> _Transcribed page contents_:
☆ ☆ ☆
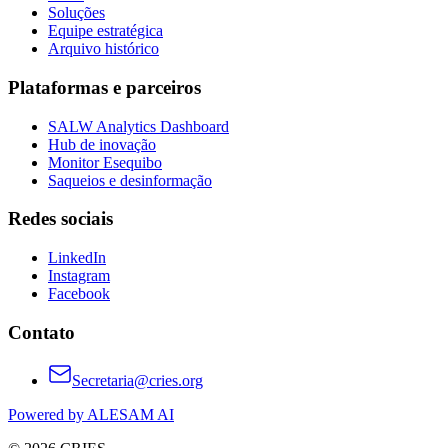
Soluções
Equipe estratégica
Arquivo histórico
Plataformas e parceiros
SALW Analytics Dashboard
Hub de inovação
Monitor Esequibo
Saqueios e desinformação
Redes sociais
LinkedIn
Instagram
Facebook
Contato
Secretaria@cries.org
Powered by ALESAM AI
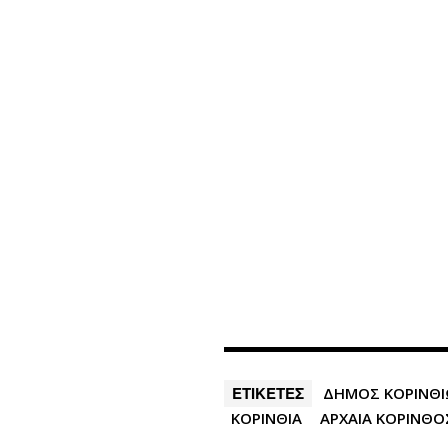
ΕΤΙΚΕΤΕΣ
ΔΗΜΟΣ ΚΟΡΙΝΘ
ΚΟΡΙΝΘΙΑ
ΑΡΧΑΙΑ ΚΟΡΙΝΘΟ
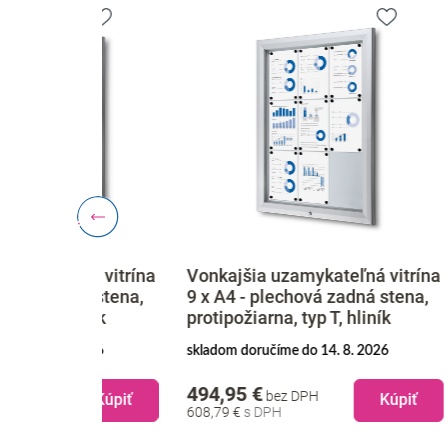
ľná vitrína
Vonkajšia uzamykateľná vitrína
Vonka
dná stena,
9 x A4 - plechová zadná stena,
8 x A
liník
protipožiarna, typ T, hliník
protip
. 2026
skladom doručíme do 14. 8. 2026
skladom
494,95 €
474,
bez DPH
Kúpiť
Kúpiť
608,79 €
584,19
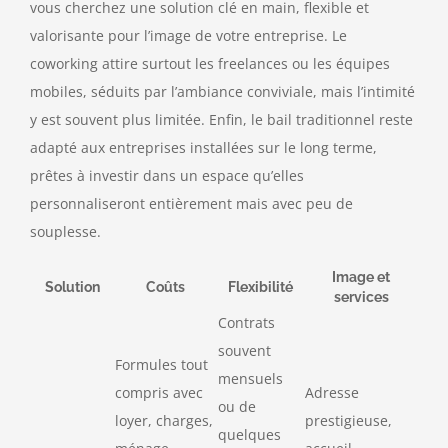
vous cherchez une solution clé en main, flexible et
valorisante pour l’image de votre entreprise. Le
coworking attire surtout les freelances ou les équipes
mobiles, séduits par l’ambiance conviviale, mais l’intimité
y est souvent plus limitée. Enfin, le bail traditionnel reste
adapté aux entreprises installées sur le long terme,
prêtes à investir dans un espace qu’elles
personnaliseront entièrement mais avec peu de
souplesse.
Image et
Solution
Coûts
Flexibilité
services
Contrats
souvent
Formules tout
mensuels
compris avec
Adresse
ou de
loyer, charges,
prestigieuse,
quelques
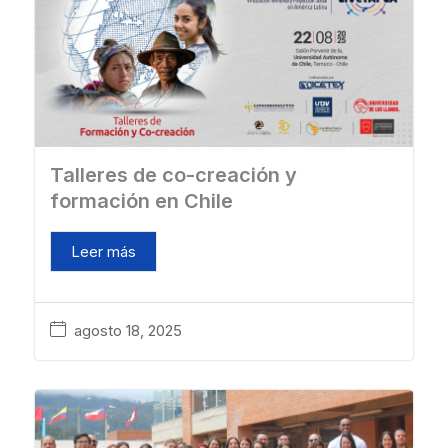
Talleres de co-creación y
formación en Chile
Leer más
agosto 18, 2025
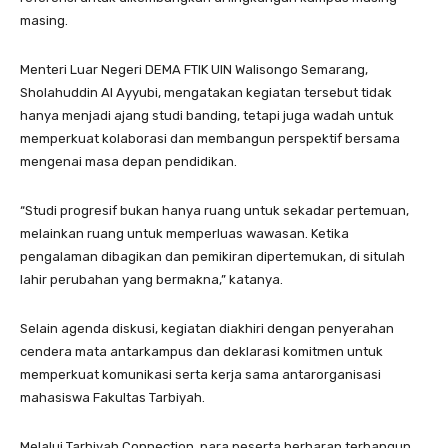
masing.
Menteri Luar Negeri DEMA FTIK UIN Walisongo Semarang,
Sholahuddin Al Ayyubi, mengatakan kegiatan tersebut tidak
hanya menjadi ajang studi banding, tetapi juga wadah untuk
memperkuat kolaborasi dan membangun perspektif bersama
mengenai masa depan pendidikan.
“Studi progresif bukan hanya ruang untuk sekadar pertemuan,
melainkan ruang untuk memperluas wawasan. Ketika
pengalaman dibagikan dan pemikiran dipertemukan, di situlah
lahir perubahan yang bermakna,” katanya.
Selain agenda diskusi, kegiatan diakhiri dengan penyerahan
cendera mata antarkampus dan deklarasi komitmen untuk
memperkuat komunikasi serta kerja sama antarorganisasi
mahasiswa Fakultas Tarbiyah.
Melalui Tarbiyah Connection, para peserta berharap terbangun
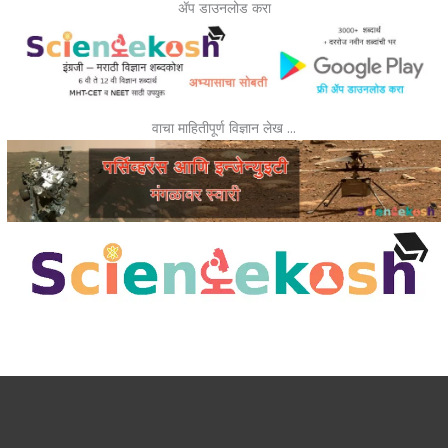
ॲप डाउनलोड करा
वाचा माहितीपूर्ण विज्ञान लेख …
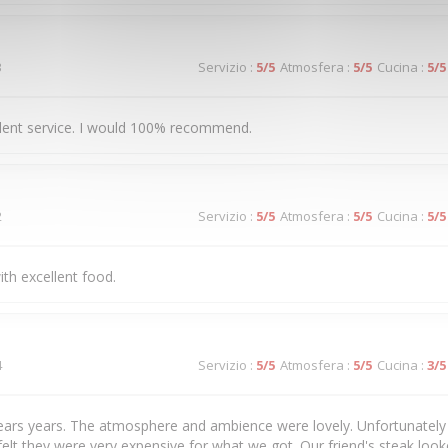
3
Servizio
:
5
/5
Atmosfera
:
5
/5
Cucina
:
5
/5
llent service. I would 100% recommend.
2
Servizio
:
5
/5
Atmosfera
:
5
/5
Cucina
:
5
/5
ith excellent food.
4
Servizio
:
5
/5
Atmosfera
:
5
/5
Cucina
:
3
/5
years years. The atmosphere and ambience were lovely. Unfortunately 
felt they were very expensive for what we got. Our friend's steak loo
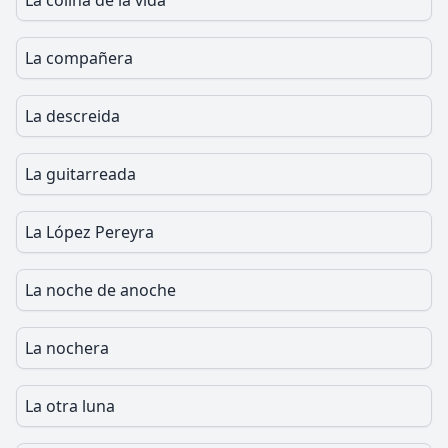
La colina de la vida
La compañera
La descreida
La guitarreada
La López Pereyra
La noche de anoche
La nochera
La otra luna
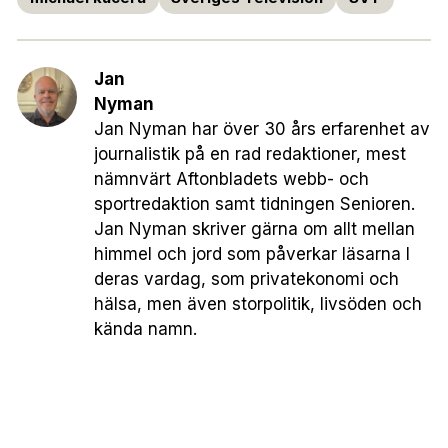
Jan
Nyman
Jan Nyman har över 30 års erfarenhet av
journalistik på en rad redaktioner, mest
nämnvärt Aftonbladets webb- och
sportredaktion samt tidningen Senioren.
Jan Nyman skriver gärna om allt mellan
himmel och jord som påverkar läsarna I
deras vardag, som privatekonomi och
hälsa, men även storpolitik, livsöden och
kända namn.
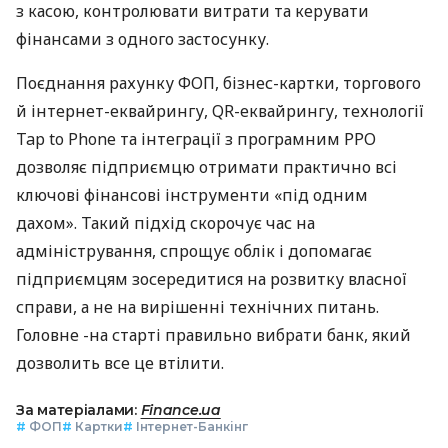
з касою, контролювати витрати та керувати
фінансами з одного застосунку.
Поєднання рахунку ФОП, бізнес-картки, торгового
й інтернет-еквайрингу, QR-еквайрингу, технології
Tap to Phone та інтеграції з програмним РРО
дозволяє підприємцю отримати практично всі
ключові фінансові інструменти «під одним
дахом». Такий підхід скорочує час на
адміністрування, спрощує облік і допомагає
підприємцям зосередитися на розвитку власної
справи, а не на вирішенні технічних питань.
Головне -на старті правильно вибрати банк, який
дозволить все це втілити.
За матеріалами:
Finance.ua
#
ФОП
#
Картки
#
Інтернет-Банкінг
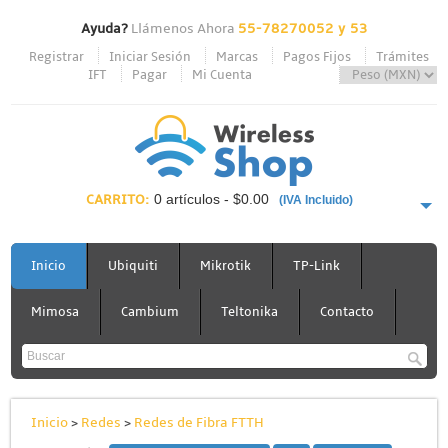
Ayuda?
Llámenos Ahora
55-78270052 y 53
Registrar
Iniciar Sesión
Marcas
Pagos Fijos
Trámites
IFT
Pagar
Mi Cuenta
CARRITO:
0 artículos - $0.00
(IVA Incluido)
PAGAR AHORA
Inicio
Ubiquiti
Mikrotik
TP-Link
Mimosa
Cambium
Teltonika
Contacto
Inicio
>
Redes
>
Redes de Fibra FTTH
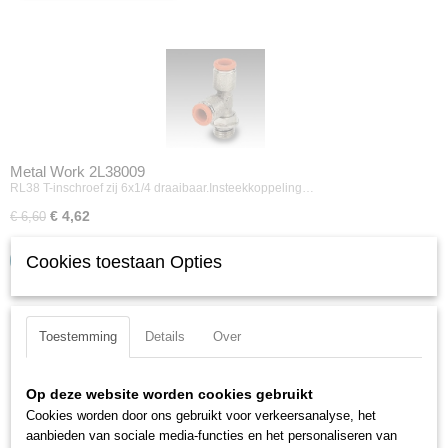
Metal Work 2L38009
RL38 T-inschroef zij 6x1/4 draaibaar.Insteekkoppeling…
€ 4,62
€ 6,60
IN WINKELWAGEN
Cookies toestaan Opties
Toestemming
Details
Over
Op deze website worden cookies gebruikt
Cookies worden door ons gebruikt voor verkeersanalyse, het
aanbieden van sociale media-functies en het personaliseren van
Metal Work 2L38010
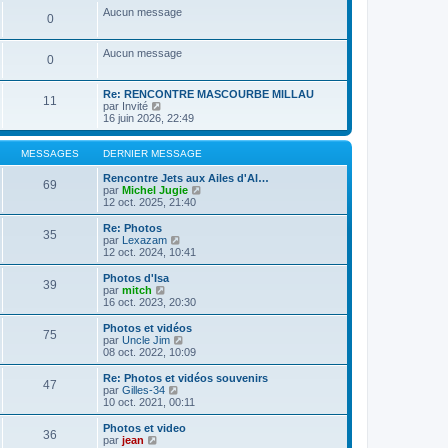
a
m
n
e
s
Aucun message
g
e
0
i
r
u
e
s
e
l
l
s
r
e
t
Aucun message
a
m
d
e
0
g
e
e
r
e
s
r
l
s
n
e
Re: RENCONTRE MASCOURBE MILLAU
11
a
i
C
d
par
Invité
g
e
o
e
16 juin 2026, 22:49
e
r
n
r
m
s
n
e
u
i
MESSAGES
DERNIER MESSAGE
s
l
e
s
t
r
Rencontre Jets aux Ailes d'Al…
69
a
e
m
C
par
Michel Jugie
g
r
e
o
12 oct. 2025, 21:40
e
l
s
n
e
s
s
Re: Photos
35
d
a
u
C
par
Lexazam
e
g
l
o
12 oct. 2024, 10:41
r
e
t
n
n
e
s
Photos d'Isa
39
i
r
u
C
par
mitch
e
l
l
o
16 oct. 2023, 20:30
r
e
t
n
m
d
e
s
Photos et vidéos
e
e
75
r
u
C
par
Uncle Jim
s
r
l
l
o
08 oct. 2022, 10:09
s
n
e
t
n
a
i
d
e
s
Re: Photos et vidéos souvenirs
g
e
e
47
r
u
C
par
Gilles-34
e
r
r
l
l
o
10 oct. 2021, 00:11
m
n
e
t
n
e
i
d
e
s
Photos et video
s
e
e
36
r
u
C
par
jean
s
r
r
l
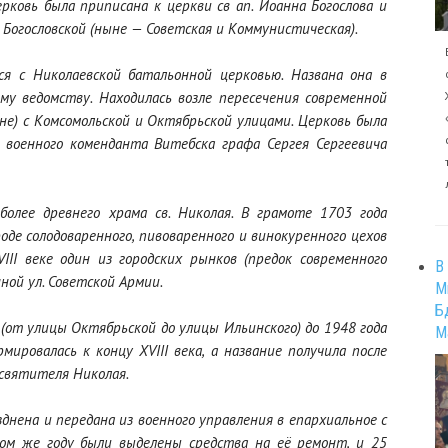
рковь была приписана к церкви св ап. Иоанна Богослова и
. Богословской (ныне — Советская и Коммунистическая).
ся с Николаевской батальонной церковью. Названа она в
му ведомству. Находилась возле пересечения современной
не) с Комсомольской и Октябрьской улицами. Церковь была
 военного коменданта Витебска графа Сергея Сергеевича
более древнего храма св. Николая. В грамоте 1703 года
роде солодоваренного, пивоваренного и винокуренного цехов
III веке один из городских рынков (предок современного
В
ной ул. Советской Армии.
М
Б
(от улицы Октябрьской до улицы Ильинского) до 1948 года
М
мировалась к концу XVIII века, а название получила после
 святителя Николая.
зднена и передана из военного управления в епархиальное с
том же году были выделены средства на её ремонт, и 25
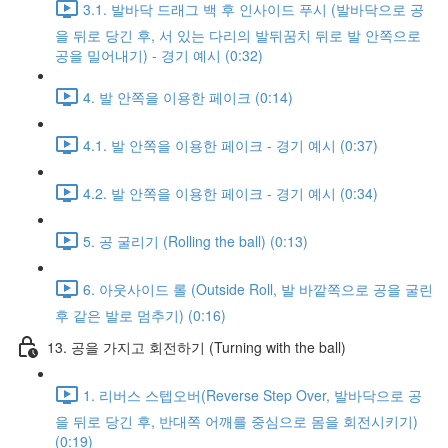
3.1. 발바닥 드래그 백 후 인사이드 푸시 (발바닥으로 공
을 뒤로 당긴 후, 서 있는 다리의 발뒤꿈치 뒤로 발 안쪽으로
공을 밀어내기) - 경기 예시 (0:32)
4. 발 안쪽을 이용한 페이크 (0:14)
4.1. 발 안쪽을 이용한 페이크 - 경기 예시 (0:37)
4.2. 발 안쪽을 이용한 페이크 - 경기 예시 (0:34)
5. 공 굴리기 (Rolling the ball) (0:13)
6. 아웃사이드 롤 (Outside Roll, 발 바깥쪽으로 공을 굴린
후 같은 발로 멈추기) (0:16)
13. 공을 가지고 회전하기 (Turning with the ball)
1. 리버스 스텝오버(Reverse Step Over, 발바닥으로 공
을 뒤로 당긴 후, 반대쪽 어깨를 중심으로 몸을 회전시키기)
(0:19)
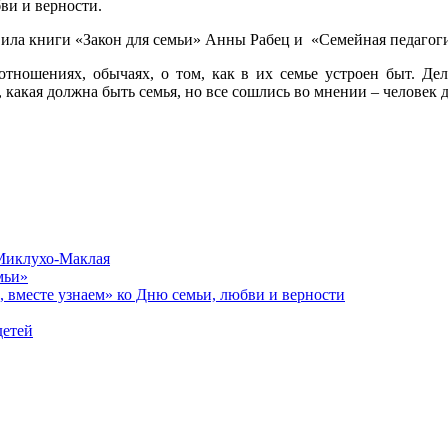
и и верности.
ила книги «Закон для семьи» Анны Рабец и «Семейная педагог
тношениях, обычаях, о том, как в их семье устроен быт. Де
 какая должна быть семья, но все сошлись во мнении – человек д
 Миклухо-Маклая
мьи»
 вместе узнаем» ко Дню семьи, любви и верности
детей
☆ ☆ ☆
> _Directions for this task_: Within the entries above, work out how many lines contain the word "Tarbiyah". The number alone is the answer.

> _Answer to this problem_: 2